## Your assignment
Line by line, please look for the word "Deutschland" in the following records, then copy each line you find it in.

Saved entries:
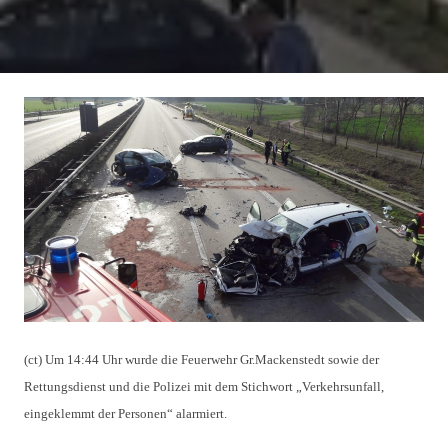
(ct) Um 14:44 Uhr wurde die Feuerwehr Gr.Mackenstedt sowie der 
Rettungsdienst und die Polizei mit dem Stichwort „Verkehrsunfall, 
eingeklemmt der Personen“ alarmiert. 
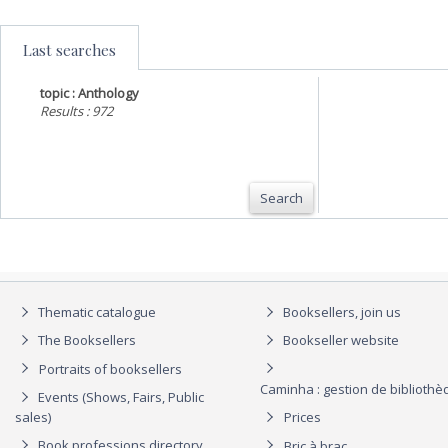
Last searches
topic : Anthology
Results : 972
Search
Thematic catalogue
Booksellers, join us
The Booksellers
Bookseller website
Portraits of booksellers
Caminha : gestion de biblioth
Events (Shows, Fairs, Public
sales)
Prices
Book professions directory
Bric à brac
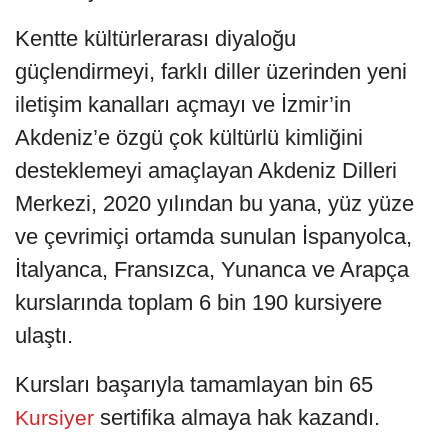
Kentte kültürlerarası diyaloğu
güçlendirmeyi, farklı diller üzerinden yeni
iletişim kanalları açmayı ve İzmir’in
Akdeniz’e özgü çok kültürlü kimliğini
desteklemeyi amaçlayan Akdeniz Dilleri
Merkezi, 2020 yılından bu yana, yüz yüze
ve çevrimiçi ortamda sunulan İspanyolca,
İtalyanca, Fransızca, Yunanca ve Arapça
kurslarında toplam 6 bin 190 kursiyere
ulaştı.
Kursları başarıyla tamamlayan bin 65
sertifika almaya hak kazandı.
Kursiyer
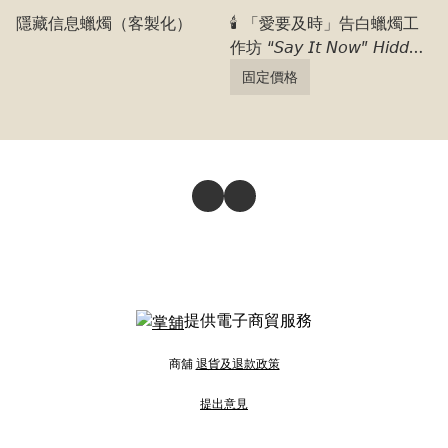
隱藏信息蠟燭（客製化）
🕯️ 「愛要及時」告白蠟燭工
作坊 “𝘚𝘢𝘺 𝘐𝘵 𝘕𝘰𝘸” 𝘏𝘪𝘥𝘥𝘦𝘯
𝘔𝘦𝘴𝘴𝘢𝘨𝘦 𝘊𝘢𝘯𝘥𝘭𝘦
固定價格
𝘞𝘰𝘳𝘬𝘴𝘩𝘰𝘱
提供電子商貿服務
商舖
退貨及退款政策
提出意見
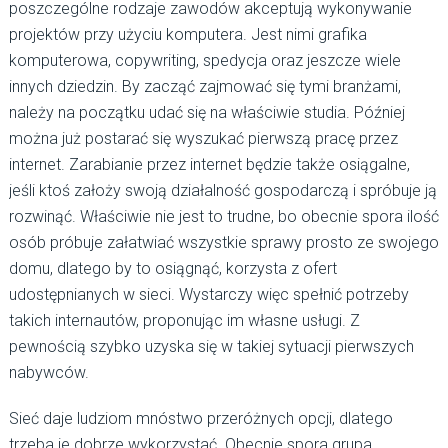
poszczególne rodzaje zawodów akceptują wykonywanie
projektów przy użyciu komputera. Jest nimi grafika
komputerowa, copywriting, spedycja oraz jeszcze wiele
innych dziedzin. By zacząć zajmować się tymi branżami,
należy na początku udać się na właściwie studia. Później
można już postarać się wyszukać pierwszą pracę przez
internet. Zarabianie przez internet będzie także osiągalne,
jeśli ktoś założy swoją działalność gospodarczą i spróbuje ją
rozwinąć. Właściwie nie jest to trudne, bo obecnie spora ilość
osób próbuje załatwiać wszystkie sprawy prosto ze swojego
domu, dlatego by to osiągnąć, korzysta z ofert
udostępnianych w sieci. Wystarczy więc spełnić potrzeby
takich internautów, proponując im własne usługi. Z
pewnością szybko uzyska się w takiej sytuacji pierwszych
nabywców.
Sieć daje ludziom mnóstwo przeróżnych opcji, dlatego
trzeba je dobrze wykorzystać. Obecnie spora grupa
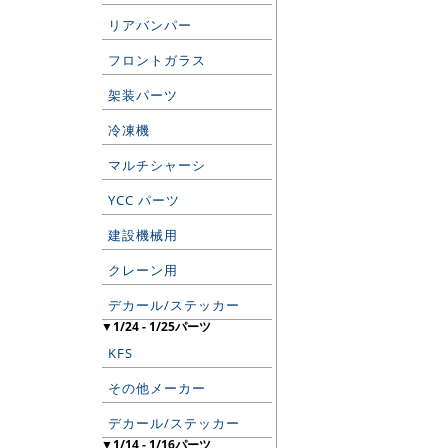
リアバンパー
フロントガラス
架装パーツ
冷凍機
マルチシャーシ
YCC パーツ
建設機械用
クレーン用
デカール/ステッカー
▼1/24 - 1/25パーツ
KFS
その他メーカー
デカール/ステッカー
▼1/14 - 1/16パーツ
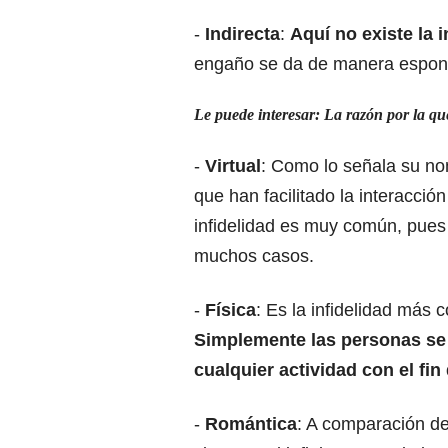
-
Indirecta
:
Aquí no existe la i
engaño se da de manera espon
Le puede interesar: La razón por la q
-
Virtual
: Como lo señala su no
que han facilitado la interacció
infidelidad es muy común, pues
muchos casos.
-
Física
: Es la infidelidad más 
Simplemente las personas se 
cualquier actividad con el fi
-
Romántica
: A comparación de 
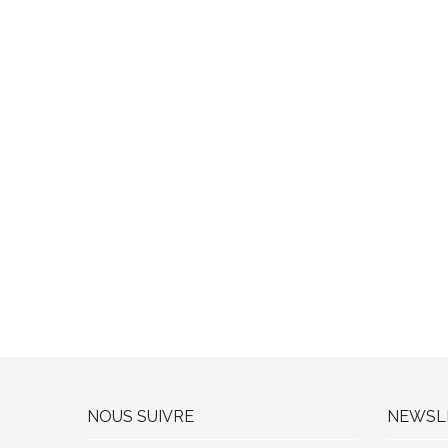
NOUS SUIVRE
NEWSL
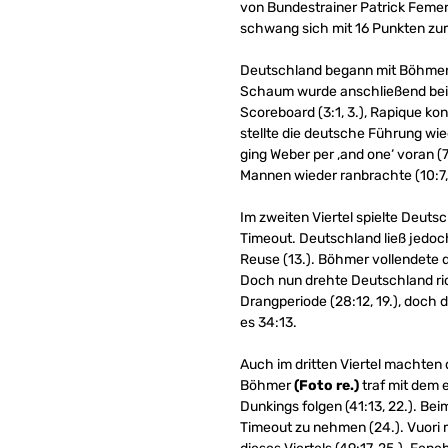
von Bundestrainer Patrick Femerl
schwang sich mit 16 Punkten zum 
Deutschland begann mit Böhmer, 
Schaum wurde anschließend beim 
Scoreboard (3:1, 3.), Rapique kon
stellte die deutsche Führung wied
ging Weber per ‚and one‘ voran (7
Mannen wieder ranbrachte (10:7, 9
Im zweiten Viertel spielte Deutsc
Timeout. Deutschland ließ jedoc
Reuse (13.). Böhmer vollendete de
Doch nun drehte Deutschland rich
Drangperiode (28:12, 19.), doch
es 34:13.
Auch im dritten Viertel machten 
Böhmer
(Foto re.)
traf mit dem e
Dunkings folgen (41:13, 22.). Be
Timeout zu nehmen (24.). Vuori m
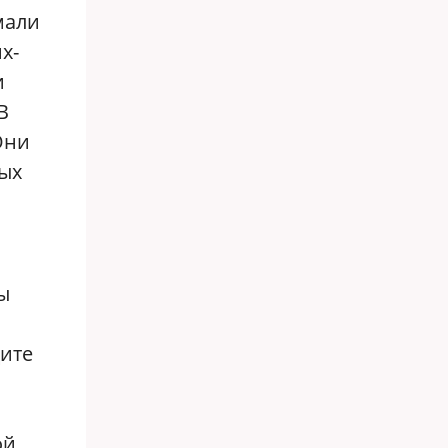
мали
х-
и
В
Они
мых
ы
дите
ой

## Exercise result
Deutschland begann mit Böhmer, 
Timeout. Deutschland ließ jedoc
Doch nun drehte Deutschland rich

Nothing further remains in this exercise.